Serene Velocity

Summary

Serene Velocity is a 1970 American experimental short film directed by Ernie Gehr. Gehr filmed it in the basement hallway of a Binghamton University academic building, using a static camera position and changing only the focal length of the camera. It is recognized as a key work of structural filmmaking and has been inducted into the U.S. National Film Registry.

Serene Velocity
Directed byErnie Gehr
Release date
  • 1970 (1970)
Running time
23 minutes
CountryUnited States
LanguageSilent

Description edit

Serene Velocity lasts twenty-three minutes and is silent. To make the film, Gehr locked his camera down in the center of a hallway, shooting several individual frames at a time. After each set of exposures, he changed the focal length on the lens, zooming in and then out in increasing increments.[1] What begins as a small difference in apparent distance several frames at a time expands to extreme closeups and wide shots jumping back and forth. By the end of the film, the zoom into the end of the hallway reveals a set of double doors with daylight filtering through.[2]

Production edit

 
Director Ernie Gehr in 2017

In early 1970 Gehr was at SUNY Binghamton while Larry Gottheim was beginning to form a film department.[3][4] Gottheim was impressed with Gehr's earlier short films Morning and Wait, and the two became acquainted when Gottheim replaced a damaged print of one of Gehr's works.[4] With the encouragement of Gottheim and Ken Jacobs, Gehr taught two courses there during the summer session.[3][5] He had been interested in making a film that explored "the intervals between frames–activating the screen plane from frame to frame more dynamically".[3] One day during the session, Gehr was on his way to the film department's editing rooms in a basement and thought of the hallway as an ideal place to film. A long, plain area appealed to him as a good space to "maximize the tension between representation and abstraction".[6]

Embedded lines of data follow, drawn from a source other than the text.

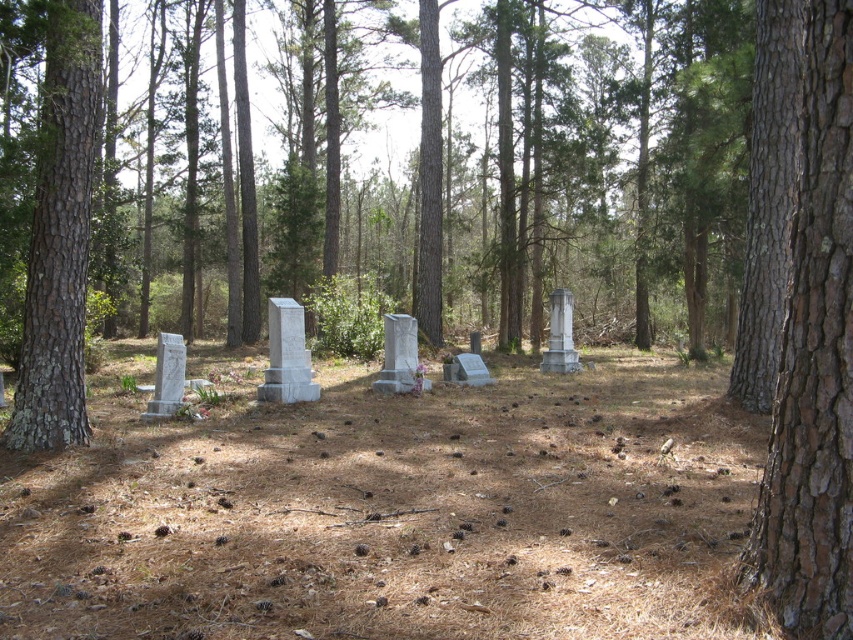 Question: Among these objects, which one is farthest from the camera?

Choices:
 (A) brown rough bark tree at right
 (B) lichen-covered bark tree at left

Answer: (B)

Question: Does brown rough bark tree at right appear under lichen-covered bark tree at left?

Choices:
 (A) no
 (B) yes

Answer: (B)

Question: Among these objects, which one is farthest from the camera?

Choices:
 (A) brown rough bark tree at right
 (B) lichen-covered bark tree at left

Answer: (B)

Question: From the image, what is the correct spatial relationship of brown rough bark tree at right in relation to lichen-covered bark tree at left?

Choices:
 (A) left
 (B) right

Answer: (B)

Question: Is the position of brown rough bark tree at right more distant than that of lichen-covered bark tree at left?

Choices:
 (A) yes
 (B) no

Answer: (B) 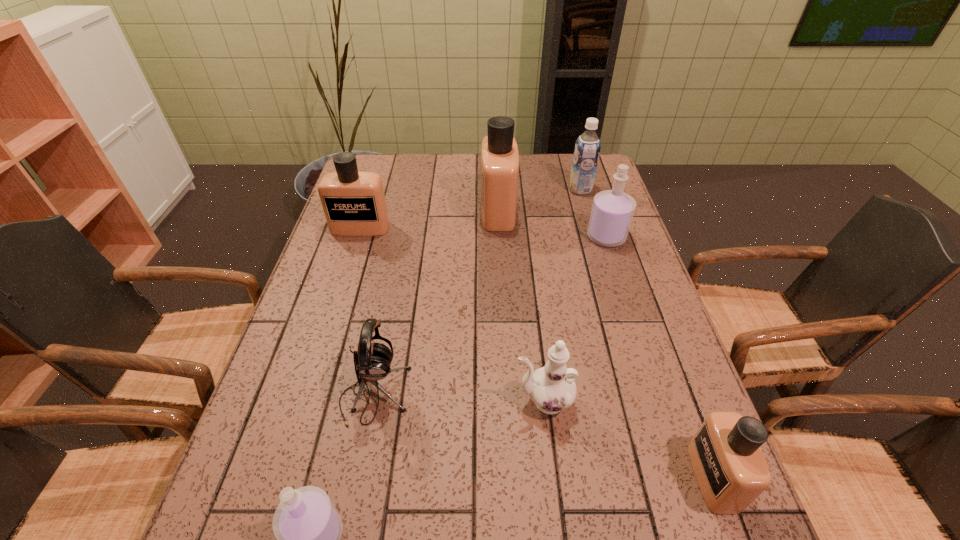 In order to click on free spot between the second biggest beige perfume and the earphone in this screenshot , I will do `click(368, 312)`.

This screenshot has height=540, width=960. In order to click on empty space between the chinaware and the soya milk in this screenshot , I will do `click(562, 295)`.

Where is `object that is the fifth closest one to the soya milk`? This screenshot has width=960, height=540. object that is the fifth closest one to the soya milk is located at coordinates (372, 361).

In order to click on object that is the seventh closest one to the leftmost beige perfume in this screenshot , I will do [730, 468].

Identify the location of perfume that is the third nearest to the nearest beige perfume. (499, 152).

Identify which perfume is the closest to the soya milk. Please provide its 2D coordinates. Your answer should be formatted as a tuple, i.e. [(x, y)], where the tuple contains the x and y coordinates of a point satisfying the conditions above.

[(612, 211)]

Locate an element on the screen. This screenshot has width=960, height=540. beige perfume that can be found as the closest to the bigger purple perfume is located at coordinates (499, 152).

Identify which beige perfume is the closest to the chinaware. Please provide its 2D coordinates. Your answer should be formatted as a tuple, i.e. [(x, y)], where the tuple contains the x and y coordinates of a point satisfying the conditions above.

[(730, 468)]

You are a GUI agent. You are given a task and a screenshot of the screen. Output one action in this format:
    pyautogui.click(x=<x>, y=<y>)
    Task: Click on the vacant region that satisfies the following two spatial constraints: 1. on the front label of the farther purple perfume; 2. on the left side of the tallest perfume
    This screenshot has height=540, width=960.
    Given the screenshot: What is the action you would take?
    pyautogui.click(x=499, y=237)

Image resolution: width=960 pixels, height=540 pixels. I want to click on vacant space that satisfies the following two spatial constraints: 1. on the front label of the leftmost beige perfume; 2. on the right side of the earphone, so click(x=307, y=395). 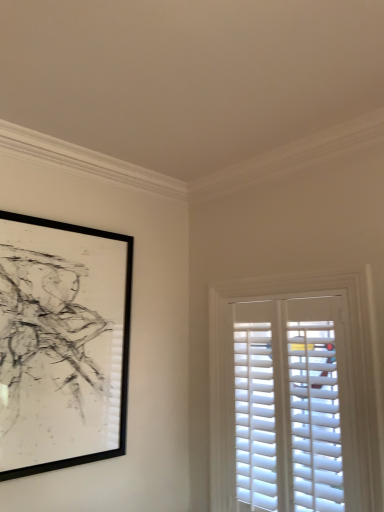 Question: Should I look upward or downward to see black matte picture frame at upper left?

Choices:
 (A) down
 (B) up

Answer: (A) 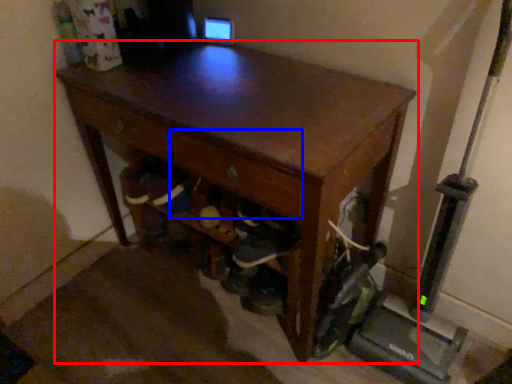 Question: Which point is closer to the camera, desk (highlighted by a red box) or drawer (highlighted by a blue box)?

Gehr began shooting test footage in the basement hallway. He tested mid-range and extreme focal lengths in "bars" of 1, 2, 4, 6, and 8 frames. He decided to use bars of 4 frames, projected at 16 frames per second. This would have been roughly equivalent to 6 frames at 24 frames per second, but Gehr chose a lower frame rate so that each frame would remain on screen longer, accentuating the optical effects.[1] He was surprised by the physical effect of watching the footage and felt nauseated afterward.[7]

The footage for Serene Velocity was shot over the course of one night. Gehr began filming once it was dark outside, planning to take a break for several hours and finish filming during sunrise.[8] He started by alternating between focal lengths of 50 mm and 55 mm. After roughly 60 feet (18 m) of film, he moved each of the lengths apart by 5 mm, to 45 mm and 60 mm, then 40 mm and 65 mm, and so on.[1][9] He marked off lengths in intervals of 5 mm on a piece of tape and gradually moved the lengths farther apart throughout filming. He manually recorded each frame, and without the use of a cable release his fingers became swollen from holding the shutter button. The process took longer than he had expected; he took only one break to use a restroom and held his head under water to keep awake.[10]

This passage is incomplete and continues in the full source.